Task directions:
Below are some records. How many of their lines contain the string "Musyarakah"? Give the number only.

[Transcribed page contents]

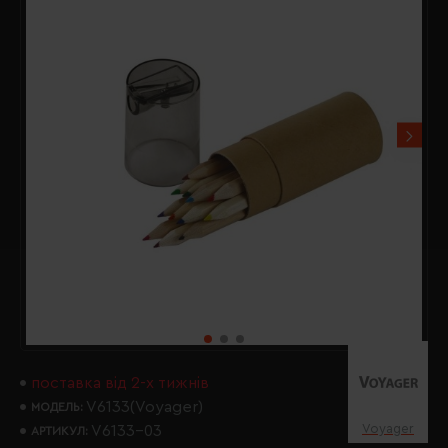
поставка від 2-х тижнів
V6133(Voyager)
МОДЕЛЬ:
Voyager
V6133-03
АРТИКУЛ:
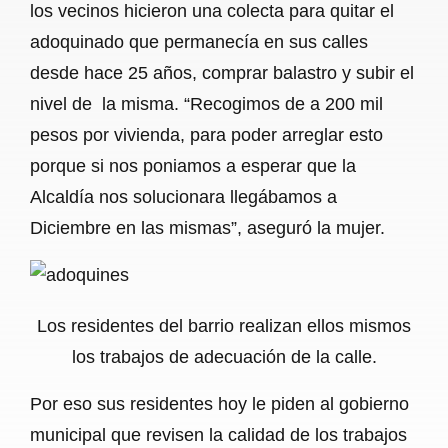
los vecinos hicieron una colecta para quitar el
adoquinado que permanecía en sus calles
desde hace 25 años, comprar balastro y subir el
nivel de la misma. “Recogimos de a 200 mil
pesos por vivienda, para poder arreglar esto
porque si nos poniamos a esperar que la
Alcaldía nos solucionara llegábamos a
Diciembre en las mismas”, aseguró la mujer.
Los residentes del barrio realizan ellos mismos
los trabajos de adecuación de la calle.
Por eso sus residentes hoy le piden al gobierno
municipal que revisen la calidad de los trabajos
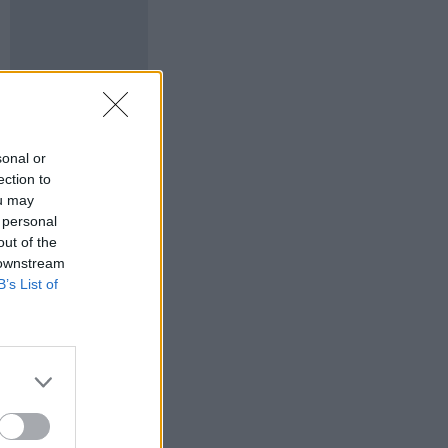
sonal or
ection to
ou may
 personal
out of the
 downstream
B’s List of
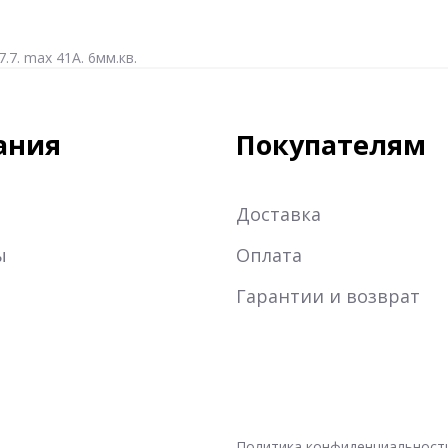
.7. max 41A. 6мм.кв.
ания
Покупателям
Доставка
ы
Оплата
Гарантии и возврат
Политика конфиденциальност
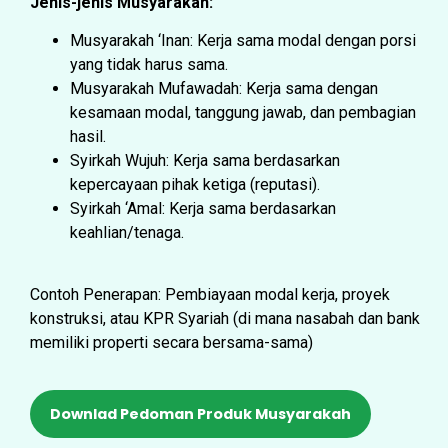
Jenis-jenis Musyarakah:
Musyarakah ‘Inan: Kerja sama modal dengan porsi
yang tidak harus sama.
Musyarakah Mufawadah: Kerja sama dengan
kesamaan modal, tanggung jawab, dan pembagian
hasil.
Syirkah Wujuh: Kerja sama berdasarkan
kepercayaan pihak ketiga (reputasi).
Syirkah ‘Amal: Kerja sama berdasarkan
keahlian/tenaga.
Contoh Penerapan: Pembiayaan modal kerja, proyek
konstruksi, atau KPR Syariah (di mana nasabah dan bank
memiliki properti secara bersama-sama)
Downlad Pedoman Produk Musyarakah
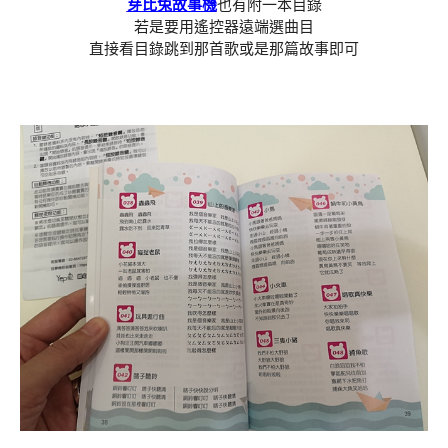
芽比兔故事機
也有附一本目錄
若是要用遙控器遠端選曲目
直接看目錄跳到那首歌或是那篇故事即可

Output for this task:
4